Standardi{z|s}ing on one of both (not to mention en_AU, en_ZA, etc.)
is always a good idea, but requires a quite good knowledge of English,
most often available to native speakers only.

In Debian, we try to standardize on en_US when we can (indeed, when we
have someone reviewing the texts). Not because it's better or
whatever, but mostly because it seems to be the most widely used, so
that requires less modifications. We eve have a debian-l10n-english
mailing list aimed at encouraging eviews of texts, with a few
volunteers trying to help package maitnainers, documentation writers,
our publicity team, etc. to get good texts out.

And, nearly always we don't have any en_GB translation. Probably
because the often very technical texts we have do not require this.


 2)
 zh_CN and zh-TW are in fact quite different, you never see just zh (in
 my experience).   When present, both zh_CN and zh-TW typically get
 well maintained.  Occasionally one will also see zh_HK, but it is less
 common.

Those both are indeed different variations in *written* forms of the
Chinese language*s* (Simplified, used mostly in mainland China and
Traditional used in Taiwan, Hong-Kong, Singapore, etc.). Actually we
should use zh@simplified and zh@traditional (modifiers) rather than zh_CN for
Simplified and zh_TW for Traditional (country variants).

Using country variants instead of modifiers for Chinese is common
practice (we used it in Debian) but actually bad practice as it leaves
people using zh_GK or zh_SG out of the game (they have to add zh_TW as
alternative in their locale settings).


 
 3)
 pt_PT and pt_BR are very frequently found.  I don't know the
 distinctions well, but when present, they both get well maintained.

Yet another difference established by common practice. Indeed,
Brazilian is different enough from Portuguese to nearly warrant its
own ISO code, which would make things better.

Most software use pt.po and pt_BR.po files. A mistake would be using
pt_BR and pt_PT as continental Portuguese is also used in former
Portuguese colonies and there are locales for some of them.


 
 4)
 Occasionally one will see de_DE and de_CH, although much more rarely,
 and generally with much less completeness on de_CH

I've seen very few of these and I often try to discourage them.
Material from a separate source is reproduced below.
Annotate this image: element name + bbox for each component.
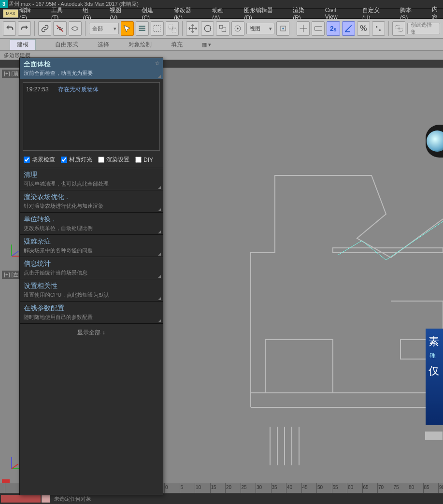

From
what I heard of German and Swiss fellows, the difference is more is
spoken language than written one.

The same stands for French, where the written language is standardized
over French-speaking countries with few enough variants (the most well
known is the way to say 7x, 8x, 9x numbers, between France and
Belgium/switzerland).


 
 5)
 fa and fa_AF seems to be an important distinction as well (Iranian
 Persian vs Afghani Dari).

I have not enough experience about these. In Debian we have a few
Persian translations and all of them us fa.
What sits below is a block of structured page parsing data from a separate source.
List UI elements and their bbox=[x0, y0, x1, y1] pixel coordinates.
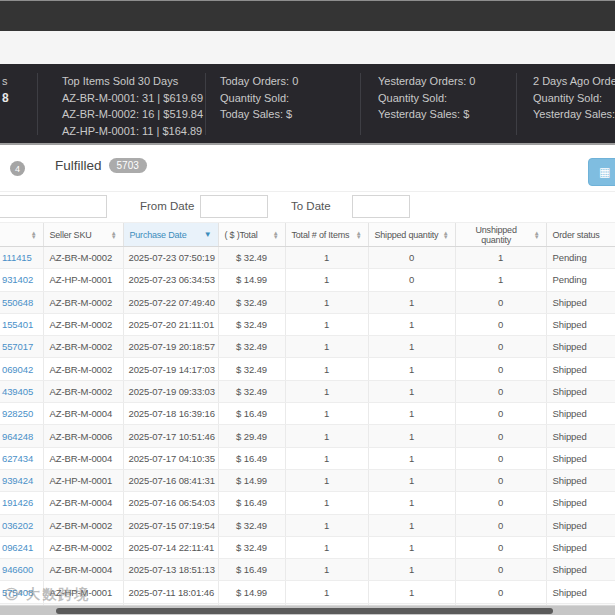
from-date-label: From Date bbox=[140, 200, 194, 212]
column-header-seller-sku[interactable]: Seller SKU▲▼ bbox=[43, 223, 123, 247]
export-button[interactable]: ▦ Export bbox=[588, 158, 615, 186]
order-id-link[interactable]: 928250 bbox=[2, 408, 33, 419]
order-status-cell: Shipped bbox=[546, 358, 615, 380]
order-id-cell: 096241 bbox=[0, 536, 43, 558]
order-id-link[interactable]: 096241 bbox=[2, 542, 33, 553]
search-input[interactable] bbox=[0, 195, 107, 218]
orders-table-head-row: ▲▼Seller SKU▲▼Purchase Date▼( $ )Total▲▼… bbox=[0, 223, 615, 247]
column-header-label: ( $ )Total bbox=[225, 230, 258, 240]
order-id-link[interactable]: 111415 bbox=[2, 252, 32, 263]
purchase-date-cell: 2025-07-17 10:51:46 bbox=[123, 425, 218, 447]
seller-sku-cell: AZ-HP-M-0001 bbox=[43, 269, 123, 291]
purchase-date-cell: 2025-07-19 09:33:03 bbox=[123, 380, 218, 402]
order-id-link[interactable]: 575408 bbox=[2, 587, 33, 598]
purchase-date-cell: 2025-07-17 04:10:35 bbox=[123, 447, 218, 469]
table-row: 550648AZ-BR-M-00022025-07-22 07:49:40$ 3… bbox=[0, 291, 615, 313]
shipped-qty-cell: 0 bbox=[368, 269, 455, 291]
order-id-link[interactable]: 931402 bbox=[2, 274, 33, 285]
unshipped-qty-cell: 0 bbox=[455, 581, 546, 603]
column-header--total[interactable]: ( $ )Total▲▼ bbox=[218, 223, 285, 247]
seller-sku-cell: AZ-BR-M-0004 bbox=[43, 403, 123, 425]
shipped-qty-cell: 1 bbox=[368, 380, 455, 402]
order-id-link[interactable]: 036202 bbox=[2, 520, 33, 531]
order-id-link[interactable]: 946600 bbox=[2, 564, 33, 575]
order-id-link[interactable]: 069042 bbox=[2, 364, 33, 375]
order-id-cell: 191426 bbox=[0, 492, 43, 514]
items-count-cell: 1 bbox=[285, 269, 368, 291]
order-status-cell: Shipped bbox=[546, 447, 615, 469]
stat-line: Today Orders: 0 bbox=[220, 73, 360, 90]
order-status-cell: Shipped bbox=[546, 380, 615, 402]
table-row: 964248AZ-BR-M-00062025-07-17 10:51:46$ 2… bbox=[0, 425, 615, 447]
orders-table: ▲▼Seller SKU▲▼Purchase Date▼( $ )Total▲▼… bbox=[0, 222, 615, 605]
column-header-label: Seller SKU bbox=[50, 230, 92, 240]
total-cell: $ 32.49 bbox=[218, 336, 285, 358]
column-header-total-of-items[interactable]: Total # of Items▲▼ bbox=[285, 223, 368, 247]
column-header-label: Shipped quantity bbox=[375, 230, 439, 240]
top-navbar bbox=[0, 1, 615, 31]
sort-icon: ▲▼ bbox=[356, 231, 362, 239]
seller-sku-cell: AZ-BR-M-0002 bbox=[43, 358, 123, 380]
unshipped-qty-cell: 0 bbox=[455, 469, 546, 491]
stat-column-partial: s 8 bbox=[2, 73, 9, 106]
tab-fulfilled[interactable]: Fulfilled 5703 bbox=[55, 158, 147, 173]
table-row: 155401AZ-BR-M-00022025-07-20 21:11:01$ 3… bbox=[0, 313, 615, 335]
total-cell: $ 29.49 bbox=[218, 425, 285, 447]
order-id-cell: 557017 bbox=[0, 336, 43, 358]
from-date-input[interactable] bbox=[200, 195, 268, 218]
shipped-qty-cell: 1 bbox=[368, 559, 455, 581]
column-header-label: Purchase Date bbox=[130, 230, 187, 240]
orders-table-body: 111415AZ-BR-M-00022025-07-23 07:50:19$ 3… bbox=[0, 247, 615, 606]
column-header-order-id[interactable]: ▲▼ bbox=[0, 223, 43, 247]
left-tab-count-badge[interactable]: 4 bbox=[10, 161, 25, 176]
order-id-link[interactable]: 557017 bbox=[2, 341, 33, 352]
table-row: 439405AZ-BR-M-00022025-07-19 09:33:03$ 3… bbox=[0, 380, 615, 402]
sort-icon: ▲▼ bbox=[273, 231, 279, 239]
items-count-cell: 1 bbox=[285, 536, 368, 558]
purchase-date-cell: 2025-07-22 07:49:40 bbox=[123, 291, 218, 313]
order-status-cell: Shipped bbox=[546, 514, 615, 536]
tabs-row: 4 Fulfilled 5703 ▦ Export bbox=[0, 145, 615, 192]
stat-line: Quantity Sold: bbox=[533, 90, 615, 107]
shipped-qty-cell: 1 bbox=[368, 581, 455, 603]
shipped-qty-cell: 1 bbox=[368, 403, 455, 425]
purchase-date-cell: 2025-07-20 21:11:01 bbox=[123, 313, 218, 335]
shipped-qty-cell: 1 bbox=[368, 492, 455, 514]
order-id-link[interactable]: 964248 bbox=[2, 431, 33, 442]
order-id-link[interactable]: 627434 bbox=[2, 453, 33, 464]
to-date-input[interactable] bbox=[352, 195, 410, 218]
unshipped-qty-cell: 1 bbox=[455, 247, 546, 269]
grid-table-icon: ▦ bbox=[599, 166, 610, 178]
purchase-date-cell: 2025-07-16 08:41:31 bbox=[123, 469, 218, 491]
order-id-link[interactable]: 439405 bbox=[2, 386, 33, 397]
order-status-cell: Shipped bbox=[546, 313, 615, 335]
sort-icon: ▲▼ bbox=[534, 231, 540, 239]
column-header-purchase-date[interactable]: Purchase Date▼ bbox=[123, 223, 218, 247]
items-count-cell: 1 bbox=[285, 559, 368, 581]
unshipped-qty-cell: 0 bbox=[455, 336, 546, 358]
order-id-cell: 931402 bbox=[0, 269, 43, 291]
order-id-cell: 550648 bbox=[0, 291, 43, 313]
order-id-link[interactable]: 550648 bbox=[2, 297, 33, 308]
order-status-cell: Pending bbox=[546, 269, 615, 291]
items-count-cell: 1 bbox=[285, 514, 368, 536]
table-row: 928250AZ-BR-M-00042025-07-18 16:39:16$ 1… bbox=[0, 403, 615, 425]
column-header-order-status[interactable]: Order status▲▼ bbox=[546, 223, 615, 247]
shipped-qty-cell: 1 bbox=[368, 313, 455, 335]
seller-sku-cell: AZ-BR-M-0002 bbox=[43, 536, 123, 558]
sort-icon: ▲▼ bbox=[31, 231, 37, 239]
total-cell: $ 14.99 bbox=[218, 269, 285, 291]
column-header-unshipped-quantity[interactable]: Unshipped quantity▲▼ bbox=[455, 223, 546, 247]
horizontal-scrollbar[interactable] bbox=[0, 605, 615, 615]
order-id-link[interactable]: 191426 bbox=[2, 497, 33, 508]
items-count-cell: 1 bbox=[285, 380, 368, 402]
total-cell: $ 32.49 bbox=[218, 536, 285, 558]
order-id-link[interactable]: 155401 bbox=[2, 319, 33, 330]
order-id-link[interactable]: 939424 bbox=[2, 475, 33, 486]
items-count-cell: 1 bbox=[285, 336, 368, 358]
order-id-cell: 575408 bbox=[0, 581, 43, 603]
total-cell: $ 16.49 bbox=[218, 492, 285, 514]
sort-icon: ▲▼ bbox=[111, 231, 117, 239]
column-header-shipped-quantity[interactable]: Shipped quantity▲▼ bbox=[368, 223, 455, 247]
horizontal-scrollbar-thumb[interactable] bbox=[56, 608, 553, 614]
Another common variant case is bn_IN and bn_BD. I'm having very hard
times understanding if that's for real reasons of for political
reasons. Unfortunately, politics often enters such things and
everything related to languages and countries becomes sensitive one
day or another.

My last story about this are the two variants of Serbian : ekavian and
ijekavian. I still remember a meeting at last Debian conference (in
Banja Luka, Republika srpska, part of federation of Bosnia and
Herzegovina) where I was dropped into something that was looking like
Dayton negotiations in the 90's, between Serbs from Serbia and Serbs
from Republika Srpska. Both wanted to do their own work and, believe
me, you really don't want to be in the middle of this..:-)

As a result, we now have sr.po translations for Serbianekavian
(the form used in Serbia) and sr@ijekavian for ijekavian (the form
used in the Serb part of Bosnia). My proposal to use sr_BS was
completely ruled out by localsfor political reasons (even though
they are part of Bosnia, they don't feel like this). My proposal to
use bs (Bosnian) which is also existing was also ruled out even
though bs is actually exactly s...@ijekavianbut only used by
people in the muslim part of Bosnia. The conclusion of this meeting
was Welcome to the Balkans.

Interesting game, isn't it?



--
Live Security Virtual Conference
Exclusive 

Re: [translate-pootle] rename and clone language

2012-06-09 Thread Michael Bauer

09/06/2012 07:05, sgrìobh Christian PERRIER:
 Those both are indeed different variations in *written* forms of the 
 Chinese language*s* (Simplified, used mostly in mainland China and 
 Traditional used in Taiwan, Hong-Kong, Singapore, etc.). 
Agreed, _HK actually would only make sense if there was a yue_HK locale.
 I've seen very few of these and I often try to discourage them. From 
 what I heard of German and Swiss fellows, the difference is more is 
 spoken language than written one. 
It's a bit like the crazy situation in China/HK, spoken and written 
Swiss German being a linguistically distinct language but because they 
can't agree on a single written standard and because for historical 
reasons Standard German is taught in all schools (in the German part), 
they're quite capable of using de_DE.

 Another common variant case is bn_IN and bn_BD. 
I suspect that's a bit like the difference between Urdu and Hindi which 
are structurally very similar but (simplyifing vastly) Hindi preferring 
Sanskrit derived roots whereas Urdu prefers Persian/Arabic derived roots.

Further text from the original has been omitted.